All lines with the word "Fully" must be pulled from the entries below.

#### Dataset entries ####

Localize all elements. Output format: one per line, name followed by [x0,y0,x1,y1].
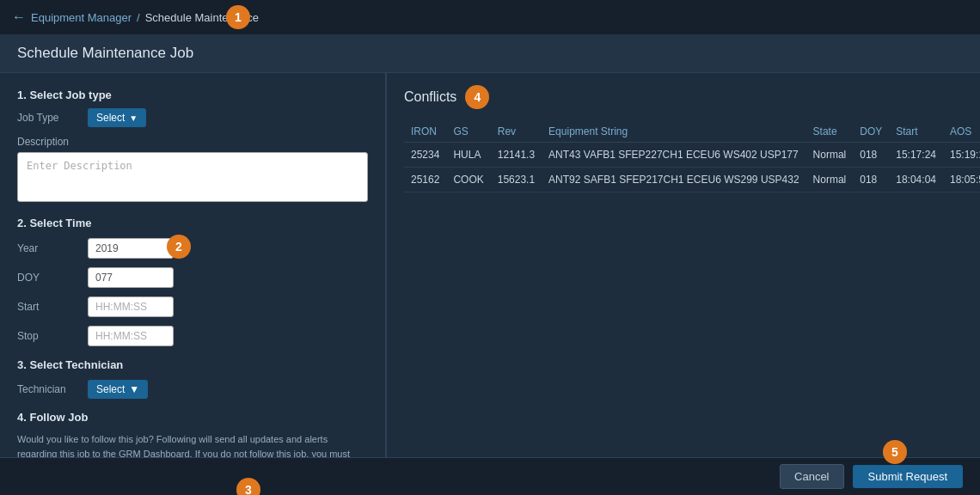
cell-iron: 25234 [404,143,446,168]
description-label: Description [17,136,368,148]
doy-row: DOY [17,267,368,288]
cell-start: 15:17:24 [889,143,943,168]
cell-aos: 18:05:55 [943,168,980,192]
year-label: Year [17,242,79,254]
submit-button[interactable]: Submit Request [853,465,964,488]
cell-rev: 12141.3 [491,143,542,168]
conflicts-table-body: 25234HULA12141.3ANT43 VAFB1 SFEP227CH1 E… [404,143,980,192]
col-rev: Rev [491,121,542,143]
page-title: Schedule Maintenance Job [17,45,193,61]
step-badge-5: 5 [883,440,907,464]
col-iron: IRON [404,121,446,143]
col-equipment-string: Equipment String [542,121,805,143]
cell-aos: 15:19:15 [943,143,980,168]
start-input[interactable] [88,296,174,317]
conflicts-table-header: IRON GS Rev Equipment String State DOY S… [404,121,980,143]
table-row: 25234HULA12141.3ANT43 VAFB1 SFEP227CH1 E… [404,143,980,168]
table-row: 25162COOK15623.1ANT92 SAFB1 SFEP217CH1 E… [404,168,980,192]
section1-title: 1. Select Job type [17,89,368,101]
step-badge-1: 1 [226,5,250,29]
doy-input[interactable] [88,267,174,288]
back-button[interactable]: ← [12,9,26,25]
step-badge-2: 2 [167,235,191,259]
start-label: Start [17,301,79,313]
cell-equipment_string: ANT92 SAFB1 SFEP217CH1 ECEU6 WS299 USP43… [542,168,805,192]
page-header: Schedule Maintenance Job [0,34,980,73]
conflicts-table: IRON GS Rev Equipment String State DOY S… [404,121,980,192]
cell-equipment_string: ANT43 VAFB1 SFEP227CH1 ECEU6 WS402 USP17… [542,143,805,168]
col-aos: AOS [943,121,980,143]
cell-doy: 018 [853,168,889,192]
footer-bar: Cancel Submit Request 5 [0,457,980,495]
step-badge-4: 4 [465,85,489,109]
start-row: Start [17,296,368,317]
job-type-select-button[interactable]: Select ▼ [88,108,146,127]
topbar: ← Equipment Manager / Schedule Maintenan… [0,0,980,34]
doy-label: DOY [17,272,79,284]
section3-title: 3. Select Technician [17,358,368,371]
cancel-button[interactable]: Cancel [780,464,843,489]
breadcrumb-separator: / [137,11,140,24]
chevron-down-icon: ▼ [129,383,139,395]
cell-start: 18:04:04 [889,168,943,192]
cell-iron: 25162 [404,168,446,192]
left-panel: 1. Select Job type Job Type Select ▼ Des… [0,73,387,495]
year-input[interactable] [88,238,174,259]
cell-doy: 018 [853,143,889,168]
technician-label: Technician [17,383,79,395]
conflicts-title: Conflicts 4 [404,85,963,109]
cell-state: Normal [806,168,854,192]
step-badge-3: 3 [236,478,260,495]
technician-select-button[interactable]: Select ▼ [88,380,148,399]
col-state: State [806,121,854,143]
cell-gs: COOK [446,168,490,192]
description-textarea[interactable] [17,152,368,202]
cell-state: Normal [806,143,854,168]
breadcrumb-link[interactable]: Equipment Manager [31,11,132,24]
col-start: Start [889,121,943,143]
col-gs: GS [446,121,490,143]
cell-rev: 15623.1 [491,168,542,192]
year-row: Year [17,238,368,259]
section4-title: 4. Follow Job [17,411,368,424]
stop-input[interactable] [88,326,174,346]
cell-gs: HULA [446,143,490,168]
chevron-down-icon: ▼ [129,113,138,123]
stop-label: Stop [17,330,79,342]
job-type-label: Job Type [17,112,79,124]
section2-title: 2. Select Time [17,217,368,229]
right-panel: Conflicts 4 IRON GS Rev Equipment String… [387,73,980,495]
col-doy: DOY [853,121,889,143]
stop-row: Stop [17,326,368,346]
technician-row: Technician Select ▼ [17,380,368,399]
job-type-row: Job Type Select ▼ [17,108,368,127]
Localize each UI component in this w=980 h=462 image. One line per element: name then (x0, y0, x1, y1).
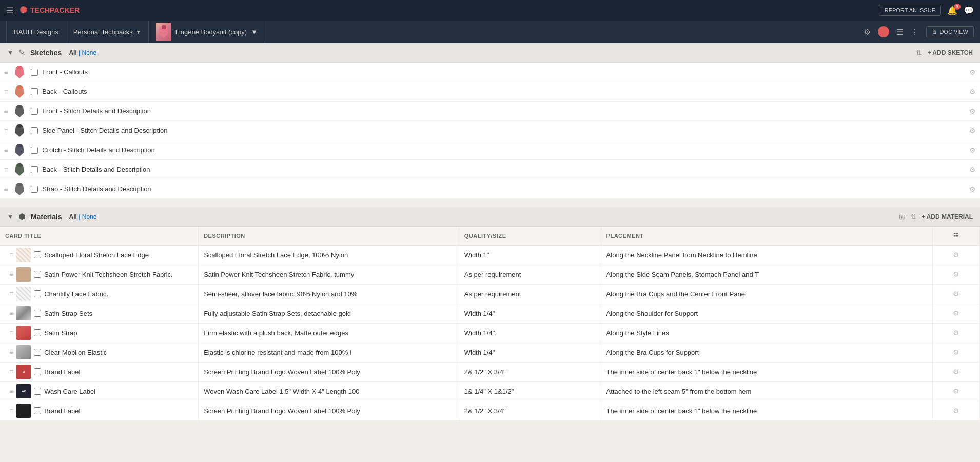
material-settings-icon[interactable]: ⚙ (953, 309, 959, 317)
material-settings-icon[interactable]: ⚙ (953, 368, 959, 376)
sketch-settings-icon[interactable]: ⚙ (969, 185, 976, 193)
drag-handle-icon[interactable]: ≡ (9, 387, 13, 395)
sketch-checkbox[interactable] (31, 69, 38, 76)
material-name-cell: ≡ B Brand Label (0, 362, 199, 381)
material-settings-icon[interactable]: ⚙ (953, 407, 959, 415)
materials-sort-icon[interactable]: ⇅ (910, 213, 916, 221)
drag-handle-icon[interactable]: ≡ (4, 88, 8, 96)
material-checkbox[interactable] (34, 407, 41, 414)
sketches-filter-all[interactable]: All (69, 49, 76, 56)
sketches-actions: ⇅ + ADD SKETCH (916, 49, 973, 57)
material-checkbox[interactable] (34, 310, 41, 317)
drag-handle-icon[interactable]: ≡ (4, 146, 8, 154)
sketches-section-icon: ✎ (18, 48, 25, 57)
product-tab[interactable]: Lingerie Bodysuit (copy) ▼ (149, 21, 265, 43)
drag-handle-icon[interactable]: ≡ (9, 270, 13, 278)
material-checkbox[interactable] (34, 271, 41, 278)
drag-handle-icon[interactable]: ≡ (9, 290, 13, 298)
drag-handle-icon[interactable]: ≡ (9, 309, 13, 317)
material-quality-cell: Width 1/4". (459, 323, 601, 343)
material-name: Brand Label (44, 368, 80, 376)
sketch-checkbox[interactable] (31, 147, 38, 154)
sketches-filter-none[interactable]: None (82, 49, 97, 56)
material-checkbox[interactable] (34, 251, 41, 258)
material-description-cell: Firm elastic with a plush back, Matte ou… (199, 323, 459, 343)
sketch-settings-icon[interactable]: ⚙ (969, 146, 976, 154)
drag-handle-icon[interactable]: ≡ (9, 368, 13, 376)
drag-handle-icon[interactable]: ≡ (9, 348, 13, 356)
sketches-toggle-icon[interactable]: ▼ (7, 49, 13, 56)
col-header-actions: ☷ (932, 227, 979, 245)
product-thumbnail (156, 23, 171, 41)
material-thumbnail (16, 267, 31, 282)
material-thumbnail (16, 404, 31, 418)
material-name-cell: ≡ Clear Mobilon Elastic (0, 343, 199, 362)
materials-filter-all[interactable]: All (69, 213, 77, 220)
settings-icon[interactable]: ⚙ (864, 27, 871, 37)
materials-table: Card Title DESCRIPTION QUALITY/SIZE PLAC… (0, 227, 980, 421)
sketch-settings-icon[interactable]: ⚙ (969, 68, 976, 76)
sketch-checkbox[interactable] (31, 108, 38, 115)
table-row: ≡ Chantilly Lace Fabric. Semi-sheer, all… (0, 284, 980, 304)
drag-handle-icon[interactable]: ≡ (4, 185, 8, 193)
material-actions-cell: ⚙ (932, 362, 979, 381)
material-name-cell: ≡ Satin Strap Sets (0, 304, 199, 323)
drag-handle-icon[interactable]: ≡ (4, 166, 8, 174)
material-description-cell: Elastic is chlorine resistant and made f… (199, 343, 459, 362)
sketch-name: Strap - Stitch Details and Description (42, 185, 965, 193)
doc-view-button[interactable]: 🗎 DOC VIEW (926, 26, 974, 37)
sketches-list: ≡ Front - Callouts ⚙ ≡ Back - Callouts ⚙… (0, 63, 980, 199)
material-settings-icon[interactable]: ⚙ (953, 251, 959, 259)
material-checkbox[interactable] (34, 368, 41, 375)
drag-handle-icon[interactable]: ≡ (9, 407, 13, 415)
material-settings-icon[interactable]: ⚙ (953, 270, 959, 278)
nav-right-icons: ⚙ ☰ ⋮ 🗎 DOC VIEW (864, 26, 974, 37)
sketch-checkbox[interactable] (31, 88, 38, 95)
sketch-settings-icon[interactable]: ⚙ (969, 107, 976, 115)
sketch-thumbnail (12, 123, 27, 139)
top-navbar: ☰ ✺ TECHPACKER REPORT AN ISSUE 🔔 3 💬 (0, 0, 980, 21)
drag-handle-icon[interactable]: ≡ (4, 127, 8, 135)
material-description-cell: Fully adjustable Satin Strap Sets, detac… (199, 304, 459, 323)
sketches-sort-icon[interactable]: ⇅ (916, 49, 922, 57)
material-actions-cell: ⚙ (932, 401, 979, 420)
material-checkbox[interactable] (34, 329, 41, 336)
hamburger-menu-icon[interactable]: ☰ (6, 6, 13, 15)
material-checkbox[interactable] (34, 388, 41, 395)
filter-icon[interactable]: ☰ (896, 27, 904, 37)
techpacks-tab[interactable]: Personal Techpacks ▼ (66, 21, 149, 43)
drag-handle-icon[interactable]: ≡ (4, 107, 8, 115)
sketch-checkbox[interactable] (31, 166, 38, 173)
drag-handle-icon[interactable]: ≡ (9, 251, 13, 259)
material-placement-cell: Along the Shoulder for Support (601, 304, 932, 323)
material-settings-icon[interactable]: ⚙ (953, 290, 959, 298)
drag-handle-icon[interactable]: ≡ (4, 68, 8, 76)
chat-icon[interactable]: 💬 (964, 6, 974, 15)
material-quality-cell: As per requirement (459, 284, 601, 304)
add-sketch-button[interactable]: + ADD SKETCH (927, 49, 973, 56)
material-checkbox[interactable] (34, 349, 41, 356)
report-issue-button[interactable]: REPORT AN ISSUE (879, 5, 941, 16)
user-avatar[interactable] (878, 26, 889, 37)
sketch-checkbox[interactable] (31, 186, 38, 193)
sketch-settings-icon[interactable]: ⚙ (969, 127, 976, 135)
material-settings-icon[interactable]: ⚙ (953, 329, 959, 337)
sketch-checkbox[interactable] (31, 127, 38, 134)
material-placement-cell: Along the Bra Cups and the Center Front … (601, 284, 932, 304)
materials-grid-icon[interactable]: ⊞ (899, 213, 905, 221)
more-options-icon[interactable]: ⋮ (911, 27, 919, 37)
sketch-thumbnail (12, 84, 27, 100)
material-quality-cell: Width 1" (459, 245, 601, 265)
sketch-settings-icon[interactable]: ⚙ (969, 166, 976, 174)
drag-handle-icon[interactable]: ≡ (9, 329, 13, 337)
workspace-tab[interactable]: BAUH Designs (6, 21, 66, 43)
material-description-cell: Screen Printing Brand Logo Woven Label 1… (199, 401, 459, 420)
materials-filter-none[interactable]: None (82, 213, 97, 220)
add-material-button[interactable]: + ADD MATERIAL (922, 213, 973, 220)
material-settings-icon[interactable]: ⚙ (953, 387, 959, 395)
material-checkbox[interactable] (34, 290, 41, 297)
table-row: ≡ Satin Strap Sets Fully adjustable Sati… (0, 304, 980, 323)
materials-toggle-icon[interactable]: ▼ (7, 213, 13, 220)
sketch-settings-icon[interactable]: ⚙ (969, 88, 976, 96)
material-settings-icon[interactable]: ⚙ (953, 348, 959, 356)
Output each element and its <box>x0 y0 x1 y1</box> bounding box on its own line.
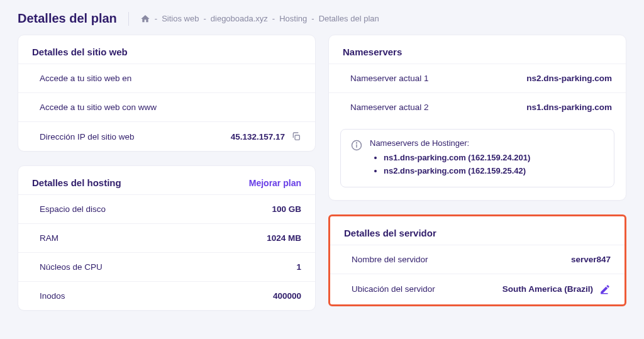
row-website-access-www: Accede a tu sitio web con www <box>18 92 315 121</box>
row-website-access: Accede a tu sitio web en <box>18 64 315 92</box>
row-inodes: Inodos 400000 <box>18 281 315 310</box>
svg-point-3 <box>357 143 357 143</box>
breadcrumb-sep: - <box>203 14 206 23</box>
value-inodes: 400000 <box>273 291 301 301</box>
label-disk: Espacio del disco <box>32 204 106 214</box>
svg-rect-4 <box>601 293 608 294</box>
svg-rect-0 <box>295 135 299 140</box>
card-server-details: Detalles del servidor Nombre del servido… <box>328 214 626 306</box>
label-ram: RAM <box>32 233 58 243</box>
edit-icon[interactable] <box>599 284 611 295</box>
breadcrumb-sep: - <box>311 14 314 23</box>
page-header: Detalles del plan - Sitios web - diegobo… <box>0 0 644 35</box>
card-title-hosting: Detalles del hosting <box>32 177 121 188</box>
nameserver-info-box: Nameservers de Hostinger: ns1.dns-parkin… <box>340 129 614 187</box>
row-disk: Espacio del disco 100 GB <box>18 194 315 223</box>
info-intro: Nameservers de Hostinger: <box>370 138 530 148</box>
row-server-location: Ubicación del servidor South America (Br… <box>330 274 625 304</box>
breadcrumb-item-domain[interactable]: diegoboada.xyz <box>211 14 268 23</box>
copy-icon[interactable] <box>291 131 301 142</box>
value-website-ip: 45.132.157.17 <box>231 132 285 142</box>
breadcrumb-sep: - <box>155 14 157 23</box>
row-ns2: Nameserver actual 2 ns1.dns-parking.com <box>329 92 626 121</box>
value-ns1: ns2.dns-parking.com <box>526 74 612 83</box>
label-website-access-www: Accede a tu sitio web con www <box>32 103 157 112</box>
breadcrumb: - Sitios web - diegoboada.xyz - Hosting … <box>140 14 379 24</box>
info-ns1: ns1.dns-parking.com (162.159.24.201) <box>384 152 530 165</box>
label-inodes: Inodos <box>32 291 65 301</box>
breadcrumb-item-sites[interactable]: Sitios web <box>162 14 199 23</box>
home-icon[interactable] <box>140 14 150 24</box>
card-website-details: Detalles del sitio web Accede a tu sitio… <box>18 35 316 152</box>
info-icon <box>351 140 362 151</box>
label-server-location: Ubicación del servidor <box>344 284 435 294</box>
breadcrumb-sep: - <box>272 14 275 23</box>
card-nameservers: Nameservers Nameserver actual 1 ns2.dns-… <box>328 35 626 201</box>
value-ns2: ns1.dns-parking.com <box>526 103 612 112</box>
value-ram: 1024 MB <box>267 233 301 243</box>
row-cpu: Núcleos de CPU 1 <box>18 252 315 281</box>
value-cpu: 1 <box>296 262 301 272</box>
page-title: Detalles del plan <box>18 11 117 26</box>
label-ns2: Nameserver actual 2 <box>343 103 429 112</box>
upgrade-plan-link[interactable]: Mejorar plan <box>249 178 301 188</box>
card-hosting-details: Detalles del hosting Mejorar plan Espaci… <box>18 165 316 311</box>
row-website-ip: Dirección IP del sitio web 45.132.157.17 <box>18 121 315 151</box>
label-website-access: Accede a tu sitio web en <box>32 74 131 83</box>
row-server-name: Nombre del servidor server847 <box>330 245 625 274</box>
header-divider <box>128 12 129 26</box>
value-disk: 100 GB <box>272 204 301 214</box>
card-title-nameservers: Nameservers <box>343 47 402 57</box>
breadcrumb-item-hosting[interactable]: Hosting <box>279 14 307 23</box>
label-website-ip: Dirección IP del sitio web <box>32 132 135 142</box>
info-ns2: ns2.dns-parking.com (162.159.25.42) <box>384 165 530 178</box>
row-ram: RAM 1024 MB <box>18 223 315 252</box>
value-server-name: server847 <box>571 255 611 264</box>
label-server-name: Nombre del servidor <box>344 255 428 264</box>
label-ns1: Nameserver actual 1 <box>343 74 429 83</box>
card-title-server: Detalles del servidor <box>344 228 436 238</box>
label-cpu: Núcleos de CPU <box>32 262 103 272</box>
value-server-location: South America (Brazil) <box>502 284 593 294</box>
card-title-website: Detalles del sitio web <box>32 47 128 57</box>
breadcrumb-item-current: Detalles del plan <box>319 14 379 23</box>
row-ns1: Nameserver actual 1 ns2.dns-parking.com <box>329 64 626 92</box>
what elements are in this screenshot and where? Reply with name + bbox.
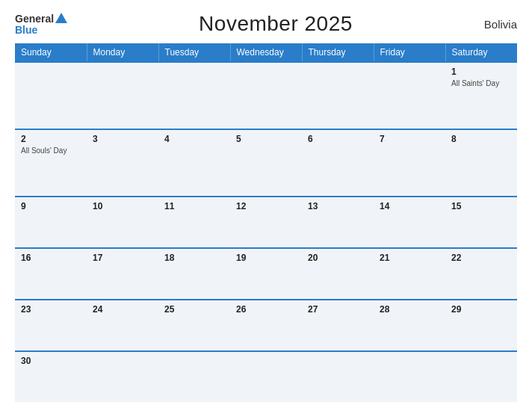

####

▶ Response area:
material-description-cell: Fully adjustable Satin Strap Sets, detac… (199, 304, 459, 323)
table-row: ≡ Satin Strap Sets Fully adjustable Sati… (0, 304, 980, 323)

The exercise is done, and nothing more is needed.